Stratification of Oligometastatic Prostate Cancer Patients by Liquid Biopsy: Clinical Insights from a Pilot Study
We propose a pilot, prospective, translational study with the aim of identifying possible molecular markers underlying metastatic prostate cancer (PC) evolution with the use of liquid biopsy. Twenty-eight castrate sensitive, oligometastatic PC patients undergoing bone and/or nodal stereotactic body radiotherapy (SBRT) were recruited. Peripheral blood samples were collected before the commencement of SBRT, then they were processed for circulating cell free DNA (cfDNA) extraction. Deep targeted sequencing was performed using a custom gene panel. The primary endpoint was to identify differences in the molecular contribution between the oligometastatic and polymetastatic evolution of PC to same-first oligo-recurrent disease presentation.

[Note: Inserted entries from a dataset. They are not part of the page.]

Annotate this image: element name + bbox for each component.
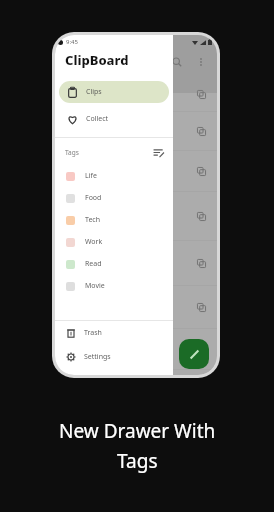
staticText: ClipBoard <box>65 51 129 69</box>
button[interactable]: Settings <box>55 345 173 369</box>
staticText: Trash <box>84 328 102 338</box>
button[interactable]: Work <box>55 231 173 253</box>
button[interactable]: Trash <box>55 321 173 345</box>
button[interactable]: Collect <box>59 108 169 130</box>
staticText: Movie <box>85 281 105 291</box>
staticText: Sed do eiusmod tempore and <box>63 166 162 176</box>
button[interactable]: Read <box>55 253 173 275</box>
staticText: 9:45 <box>66 38 78 46</box>
staticText: Quis nostrud exercit by the <box>63 253 154 263</box>
staticText: Ut labore et dolore and age magna aliqua… <box>63 201 155 221</box>
staticText: Clips <box>86 87 102 97</box>
button[interactable]: Excepteur sint occaecat. <box>55 329 217 370</box>
button[interactable]: Ut labore et dolore and age magna aliqua… <box>55 192 217 241</box>
button[interactable]: Copy <box>193 255 209 271</box>
button[interactable]: Life <box>55 165 173 187</box>
staticText: Tags <box>117 448 158 474</box>
button[interactable]: New clip <box>179 339 209 369</box>
staticText: Tags <box>65 148 79 157</box>
staticText: love #Life <box>63 224 86 231</box>
staticText: Lorem ipsum dolor flow <box>63 89 143 99</box>
button[interactable]: Search <box>167 52 187 72</box>
staticText: Read <box>85 259 102 269</box>
staticText: Collect <box>86 114 109 124</box>
staticText: work #Read <box>63 266 92 273</box>
button[interactable]: Movie <box>55 275 173 297</box>
button[interactable]: Tech <box>55 209 173 231</box>
button[interactable]: Copy <box>193 341 209 357</box>
button[interactable]: Quis nostrud exercit by the <box>55 241 217 286</box>
button[interactable]: Duis aute irure waiting for. <box>55 286 217 329</box>
staticText: Excepteur sint occaecat. <box>63 344 144 354</box>
button[interactable]: Food <box>55 187 173 209</box>
button[interactable]: Edit tags <box>152 146 165 159</box>
staticText: New Drawer With <box>59 418 216 444</box>
staticText: Life <box>85 171 97 181</box>
staticText: Tech <box>85 215 101 225</box>
button[interactable]: Sed do eiusmod tempore and <box>55 151 217 192</box>
staticText: Settings <box>84 352 111 362</box>
button[interactable]: Consectetur adipiscing now <box>55 112 217 151</box>
button[interactable]: Copy <box>193 299 209 315</box>
staticText: Work <box>85 237 103 247</box>
button[interactable]: Lorem ipsum dolor flow <box>55 77 217 112</box>
button[interactable]: Clips <box>59 81 169 103</box>
button[interactable]: More options <box>191 52 211 72</box>
button[interactable]: Copy <box>193 208 209 224</box>
staticText: Food <box>85 193 102 203</box>
button[interactable]: Copy <box>193 123 209 139</box>
button[interactable]: Copy <box>193 86 209 102</box>
button[interactable]: Copy <box>193 163 209 179</box>
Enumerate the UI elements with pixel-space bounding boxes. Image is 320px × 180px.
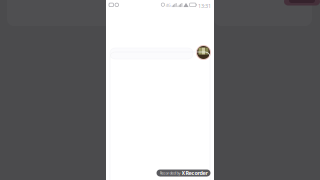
button[interactable]: Profile bbox=[196, 45, 211, 60]
staticText: Recorded by bbox=[160, 170, 180, 176]
staticText: 13:31 bbox=[198, 2, 211, 10]
staticText: XRecorder bbox=[182, 170, 208, 177]
staticText: 4G bbox=[166, 2, 171, 8]
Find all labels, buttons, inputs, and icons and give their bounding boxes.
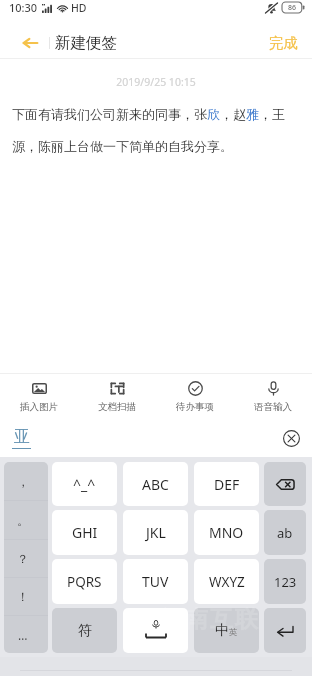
- staticText: 英: [229, 627, 238, 638]
- button[interactable]: 亚: [12, 427, 31, 449]
- staticText: 互: [210, 605, 233, 634]
- button[interactable]: 完成: [269, 26, 298, 59]
- button[interactable]: ，: [4, 462, 48, 500]
- button[interactable]: ？: [4, 540, 48, 577]
- staticText: 新建便签: [55, 33, 117, 53]
- button[interactable]: PQRS: [52, 559, 117, 604]
- button[interactable]: ABC: [123, 462, 188, 506]
- staticText: 亚: [14, 427, 30, 447]
- staticText: 南: [185, 605, 208, 634]
- button[interactable]: ！: [4, 578, 48, 615]
- button[interactable]: Back: [0, 26, 49, 59]
- button[interactable]: WXYZ: [194, 559, 259, 604]
- button[interactable]: 符: [52, 608, 117, 653]
- staticText: GHI: [72, 523, 98, 542]
- staticText: WXYZ: [209, 573, 245, 591]
- staticText: …: [18, 627, 28, 643]
- button[interactable]: ab: [264, 510, 306, 555]
- button[interactable]: 123: [264, 559, 306, 604]
- staticText: PQRS: [67, 573, 102, 591]
- button[interactable]: MNO: [194, 510, 259, 555]
- staticText: ab: [277, 524, 293, 542]
- button[interactable]: ^_^: [52, 462, 117, 506]
- staticText: ？: [17, 551, 29, 566]
- button[interactable]: JKL: [123, 510, 188, 555]
- staticText: JKL: [146, 523, 166, 542]
- staticText: 联: [235, 605, 258, 634]
- staticText: 插入图片: [20, 401, 58, 413]
- staticText: 语音输入: [254, 401, 292, 413]
- button[interactable]: TUV: [123, 559, 188, 604]
- button[interactable]: 插入图片: [0, 374, 78, 419]
- staticText: 。: [17, 513, 29, 528]
- button[interactable]: 。: [4, 501, 48, 539]
- staticText: HD: [71, 1, 87, 15]
- staticText: 文档扫描: [98, 401, 136, 413]
- staticText: 2019/9/25 10:15: [0, 75, 312, 89]
- button[interactable]: 待办事项: [156, 374, 234, 419]
- staticText: 中: [215, 622, 229, 640]
- button[interactable]: [264, 462, 306, 506]
- staticText: MNO: [209, 523, 244, 542]
- staticText: 123: [274, 573, 297, 591]
- button[interactable]: …: [4, 616, 48, 653]
- button[interactable]: 中: [194, 608, 259, 653]
- button[interactable]: 文档扫描: [78, 374, 156, 419]
- staticText: 下面有请我们公司新来的同事，张欣，赵雅，王源，陈丽上台做一下简单的自我分享。: [12, 106, 302, 155]
- staticText: ，: [17, 474, 29, 489]
- staticText: 待办事项: [176, 401, 214, 413]
- button[interactable]: Close keyboard: [280, 427, 302, 449]
- button[interactable]: [123, 608, 188, 653]
- staticText: 符: [78, 622, 92, 640]
- staticText: ABC: [142, 475, 169, 494]
- button[interactable]: GHI: [52, 510, 117, 555]
- button[interactable]: DEF: [194, 462, 259, 506]
- staticText: TUV: [142, 572, 169, 591]
- staticText: 完成: [269, 34, 298, 52]
- staticText: ！: [17, 589, 29, 604]
- button[interactable]: 语音输入: [234, 374, 312, 419]
- button[interactable]: [264, 608, 306, 653]
- staticText: 闽: [160, 605, 183, 634]
- staticText: DEF: [214, 475, 240, 494]
- staticText: 86: [288, 3, 297, 13]
- staticText: 10:30: [9, 0, 38, 15]
- staticText: ^_^: [73, 475, 96, 494]
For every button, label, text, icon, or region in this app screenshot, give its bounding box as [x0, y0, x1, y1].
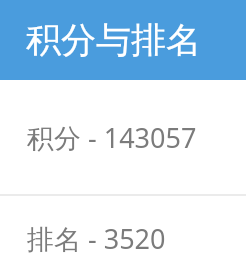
staticText: 排名 - 3520 [27, 220, 166, 257]
button[interactable]: 积分 - 143057 [0, 80, 246, 194]
staticText: 积分 - 143057 [27, 119, 197, 156]
button[interactable]: 排名 - 3520 [0, 196, 246, 280]
staticText: 积分与排名 [26, 18, 201, 62]
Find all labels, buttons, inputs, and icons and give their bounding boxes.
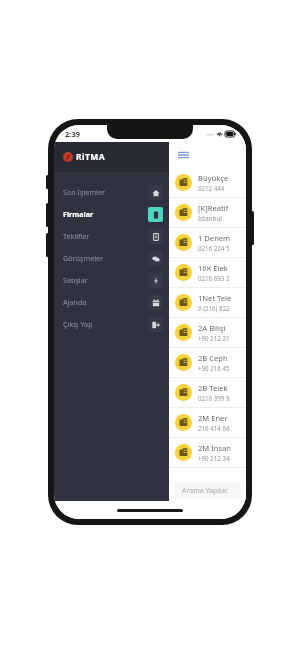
staticText: Büyükçe: [198, 173, 229, 183]
staticText: +90 212 34: [198, 454, 230, 462]
button[interactable]: Arama Yapılac: [174, 483, 241, 499]
staticText: 1Net Tele: [198, 293, 232, 303]
button[interactable]: Menu: [175, 147, 191, 163]
staticText: Çıkış Yap: [63, 319, 148, 329]
staticText: Firmalar: [63, 209, 148, 219]
staticText: 2:39: [65, 129, 80, 139]
staticText: 2B Telek: [198, 383, 228, 393]
button[interactable]: Son İşlemler: [54, 181, 169, 203]
button[interactable]: Çıkış Yap: [54, 313, 169, 335]
button[interactable]: 2A Bilişi: [169, 318, 246, 348]
button[interactable]: 2M İnsan: [169, 438, 246, 468]
button[interactable]: [K]Reatif: [169, 198, 246, 228]
button[interactable]: Teklifler: [54, 225, 169, 247]
staticText: İstanbul: [198, 214, 222, 222]
staticText: RiTMA: [76, 151, 105, 163]
staticText: [K]Reatif: [198, 203, 229, 213]
staticText: 1 Denem: [198, 233, 231, 243]
staticText: 0216 693 2: [198, 274, 230, 282]
staticText: +90 212 21: [198, 334, 230, 342]
button[interactable]: Büyükçe: [169, 168, 246, 198]
staticText: 2M İnsan: [198, 443, 232, 453]
staticText: Arama Yapılac: [182, 486, 229, 496]
button[interactable]: 16K Elek: [169, 258, 246, 288]
staticText: 0216 399 9: [198, 394, 230, 402]
staticText: Görüşmeler: [63, 253, 148, 263]
button[interactable]: 2B Ceph: [169, 348, 246, 378]
staticText: Teklifler: [63, 231, 148, 241]
staticText: 0 (216) 822: [198, 304, 230, 312]
staticText: 2A Bilişi: [198, 323, 226, 333]
staticText: 16K Elek: [198, 263, 228, 273]
staticText: 2B Ceph: [198, 353, 228, 363]
button[interactable]: 2B Telek: [169, 378, 246, 408]
staticText: 216 414 64: [198, 424, 230, 432]
button[interactable]: Firmalar: [54, 203, 169, 225]
staticText: 0212 444: [198, 184, 226, 192]
staticText: +90 216 45: [198, 364, 230, 372]
button[interactable]: Ajanda: [54, 291, 169, 313]
button[interactable]: 2M Ener: [169, 408, 246, 438]
staticText: 0216 224 5: [198, 244, 230, 252]
staticText: Ajanda: [63, 297, 148, 307]
button[interactable]: 1Net Tele: [169, 288, 246, 318]
staticText: 2M Ener: [198, 413, 228, 423]
button[interactable]: Satışlar: [54, 269, 169, 291]
staticText: Satışlar: [63, 275, 148, 285]
staticText: Son İşlemler: [63, 187, 148, 197]
button[interactable]: Görüşmeler: [54, 247, 169, 269]
button[interactable]: 1 Denem: [169, 228, 246, 258]
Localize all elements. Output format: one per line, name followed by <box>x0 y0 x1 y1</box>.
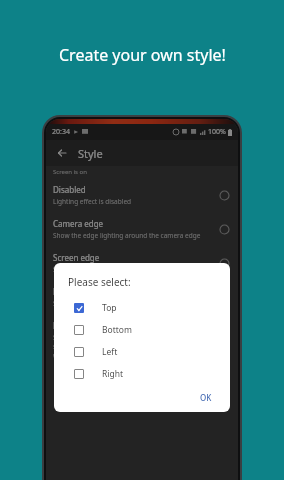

Seventy-seven mutations were detected in 25/28 cfDNA samples: ATM in 14 (50%) cases, BRCA2 11 (39%), BRCA1 6 (21%), AR 13 (46%), ETV4, and ETV6 2 (7%). SBRT failure was associated with an increased risk of harboring the BRCA1 mutation (OR 10.5) (p = 0.043). The median cfDNA concentration was 24.02 ng/mL for ATM mutation carriers vs. 40.04 ng/mL for non-carriers (p = 0.039). Real-time molecular characterization of oligometastatic PC may allow for the identification of a true oligometastatic phenotype, with a stable disease over a long time being more likely to benefit from local, curative treatments or the achievement of long-term disease control. A prospective validation of our promising findings is desirable for a better understanding of the real impact of liquid biopsy in detecting tumor aggressiveness and clonal evolution.